Захарьин сторожко высунул голову из-за насыпи.

– Хана: и зэка прикончили, – хрипнул он нутрянно, глоткой, задавленной сухотой, песком, цементной пылью, и бессильно откатился от Алексея, разбросался по земле. Смотрел в небо вглядчиво, пристально до ненасытности. Наверное, только небо и нужно ему было сейчас. Вбирал в себя его высоту всеблагую, животворную его синь.

Солдаты с офицером – мимо к опалубке полусогнуто перебежками, с оружием на изготовку. Чуть погодя Захарьин и Алексей с напарником подошли. Заключённые – вповалку, скрюченные, изрешеченные. У одного зубы оскалены, «как у пса», – подумал Алексей, отворачиваясь, ища глазами реку, даль, простор, небо, – что-нибудь. В недозалитой опалубке из бетона торчат руки, ноги.

Вытянули всех. Почистили, «привели в божеский вид», – сказал Захарьин, пытаясь прикурить, да спичка отчего-то чиркала по ребру коробка, не зажигалась. Так и не высек огня, бесцельно, но тщательно жевал мундштук папиросы.

Жертвы и их убийцы вместе лежат под этим прекрасным и вечным небом.
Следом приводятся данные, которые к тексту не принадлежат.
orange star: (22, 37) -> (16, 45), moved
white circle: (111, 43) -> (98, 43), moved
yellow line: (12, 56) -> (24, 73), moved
Люди, хотя головные уборы – прочь, как и принято у людей, но не хотят смотреть вниз. Лицом, глазами, сердцем выше хочется.

* * *

Под вечер Алексей, после торопливого и, видимо, необязательного, формального опроса у дознавателя, раньше срока уезжал со своими в Иркутск. Заключённых согнали в бараки и юрты, посты утроили, вольным велено было сидеть по домам, на улицу – ни шагу, а прикомандированных в спешке развозили кого куда. Стройка обезлюдела, обмерла, соцгородок, в необоримой тоскливости ощутил Алексей, – как брошенное навеки, а то и разорённое, разгромленное обиталище человеческое. Ни техника не движется, ни люди, даже собаки куда-то пропали с улиц, только по зонам рычат и взлаивают науськиваемые немецкие овчарки. Да ещё солдаты с офицерами в патрулях хмуро, но с цепкостью в глазах бродят туда, сюда, покрепче держась за ремни «калашниковых», закинутых на плечо.
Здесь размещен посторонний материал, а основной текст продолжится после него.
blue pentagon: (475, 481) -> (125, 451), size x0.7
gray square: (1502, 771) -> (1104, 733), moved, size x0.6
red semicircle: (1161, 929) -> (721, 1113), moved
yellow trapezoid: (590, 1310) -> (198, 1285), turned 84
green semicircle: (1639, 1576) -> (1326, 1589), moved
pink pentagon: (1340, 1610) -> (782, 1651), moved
Провожал Захарьин. Комсомольцы перепуганным гуртом уже в кузове сидели, невольно притискиваясь друг к дружке. Прораб отозвав Алексея в сторонку, тихонько говорил:

– Душ, шепчется народ, под сто пятьдесят полегло сегодня. Двоих солдатиков уложили, офицера навылет прошили, – едва живой. Десятка два-три зэка улизнули, почему и оружием запаслись, учинили стрельбу. Может, им и резня нужна была, чтобы под шумок ноги сделать. Зэка – они ещё те стратеги. А нам с тобой и твоему напарнику, паря, можно сказать, выше крыши повезло: не дай Боже, приметили бы нас там, за кучей. У-у, кердык бы нам был полный и окончательный. Да и военный какой мог бы сдуру пальнуть по нам, когда бежали мы: попробуй-ка издали распознай, заключённые мы или вольные.

Помолчал, вздохнул. Сказал по-особенному, очень тихо, но не без приподнятости, столь трогательно свойственной ему, человеку по натуре весёлому, балагурчивому:

– Жить, Алексей батькович, нам судьбой назначено, выходит. Да-а, не веришь, не веришь, а Боженьку часом и вспомянешь.